Translate some Markdown files.
Use Hide String
to make sure translators don't translate things that should not be:
- Front matter:
id
,slug
,tags
... - Admonitions:
:::
,:::note
,:::tip
...
Translate some JSON files.
The description
attribute of JSON translation files is visible on Crowdin to help translate the strings.

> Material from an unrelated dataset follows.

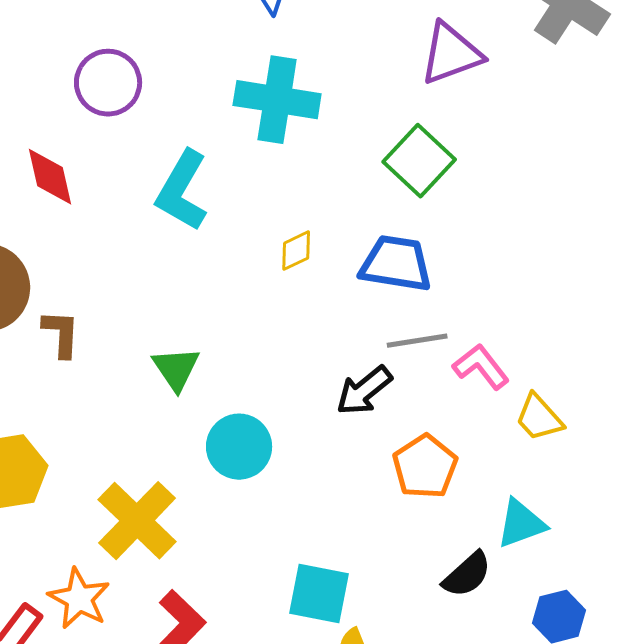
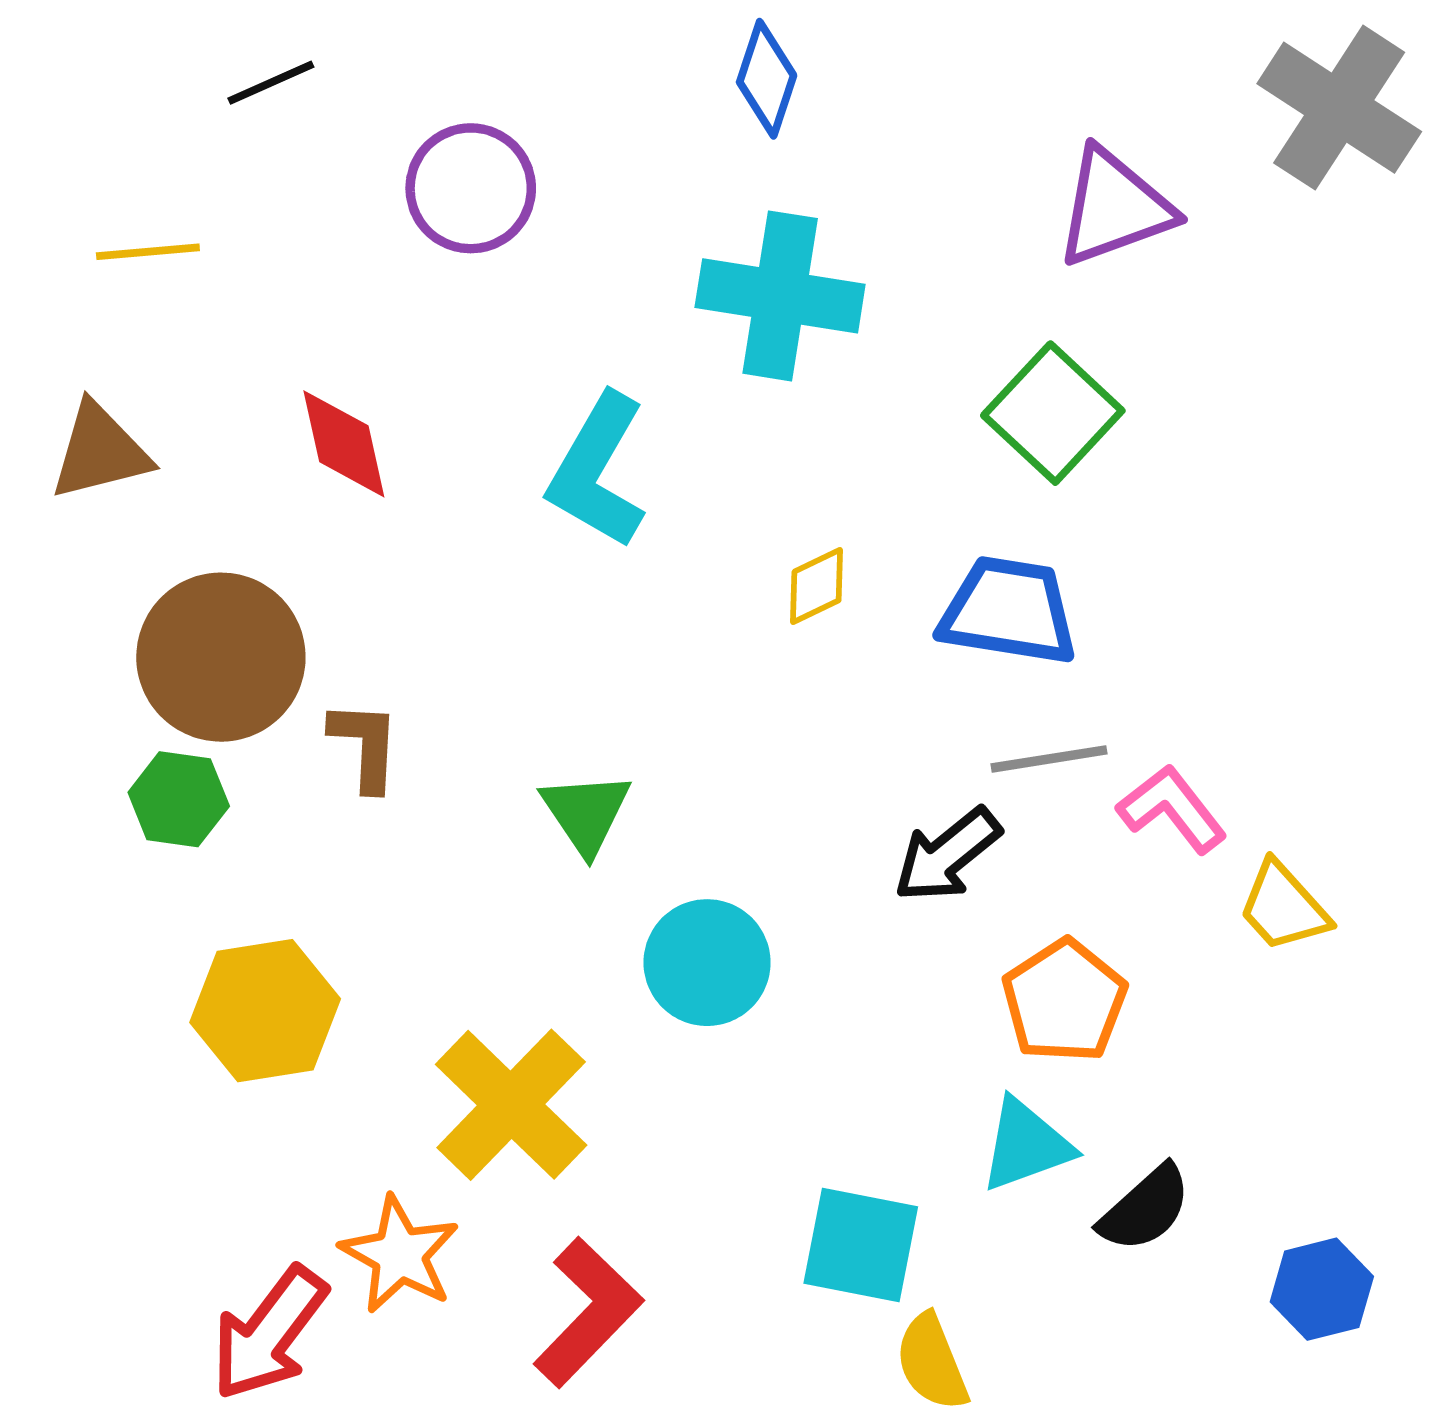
purple circle: (108, 83) -> (471, 188), moved
cyan triangle: (521, 524) -> (1026, 1145), moved

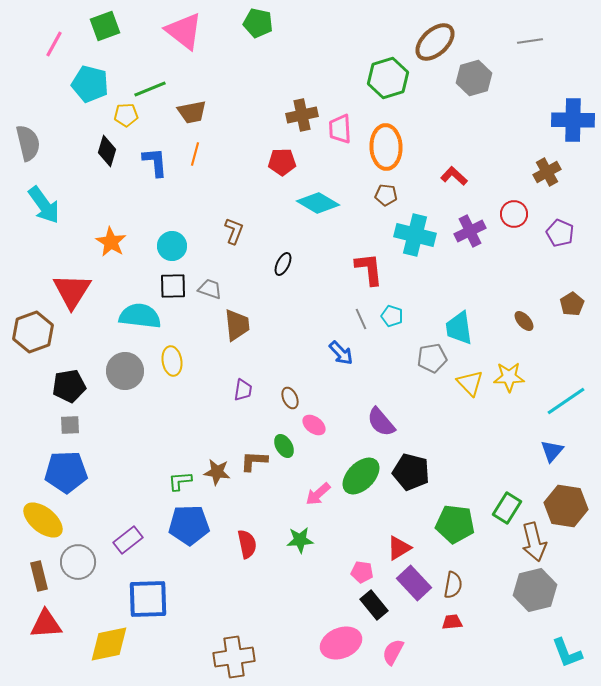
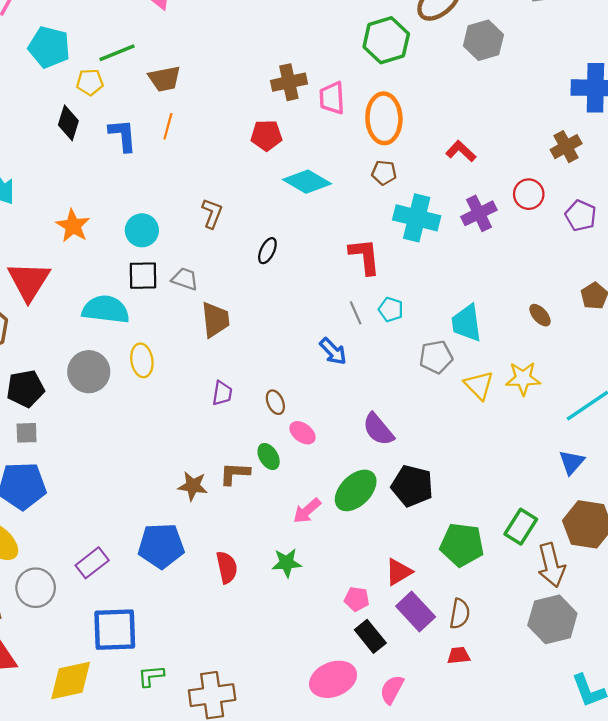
green L-shape: (180, 481) -> (151, 676), moved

Pre-translate your site, and fix pre-translation mistakes manually (enable the Global Translation Memory in settings first).
Use the Hide String
feature first, as Crowdin is pre-translating things too optimistically.
Download the translations
Use the Crowdin CLI to download the translated JSON and Markdown files.
- npm
- Yarn
- pnpm
npm run crowdin download
yarn crowdin download
pnpm run crowdin download
The translated content should be downloaded in i18n/fr
.
Start your site on the French locale:
- npm
- Yarn
- pnpm
npm run start -- --locale fr
yarn run start --locale fr
pnpm run start -- --locale fr
Make sure that your website is now translated in French at http://localhost:3000/fr/
.
Automate with CI
We will configure the CI to download the Crowdin translations at build time and keep them outside of Git.
Add website/i18n
to .gitignore
.
Set the CROWDIN_PERSONAL_TOKEN
env variable on your CI.
Create an npm script to sync
Crowdin (extract sources, upload sources, download translations):
{
"scripts": {
"crowdin:sync": "docusaurus write-translations && crowdin upload && crowdin download"
}
}
Call the npm run crowdin:sync
script in your CI, just before building the Docusaurus site.
Keep your deploy-previews fast: don't download translations, and use npm run build -- --locale en
for feature branches.
Crowdin does not support well multiple concurrent uploads/downloads: it is preferable to only include translations to your production deployment, and keep deploy previews untranslated.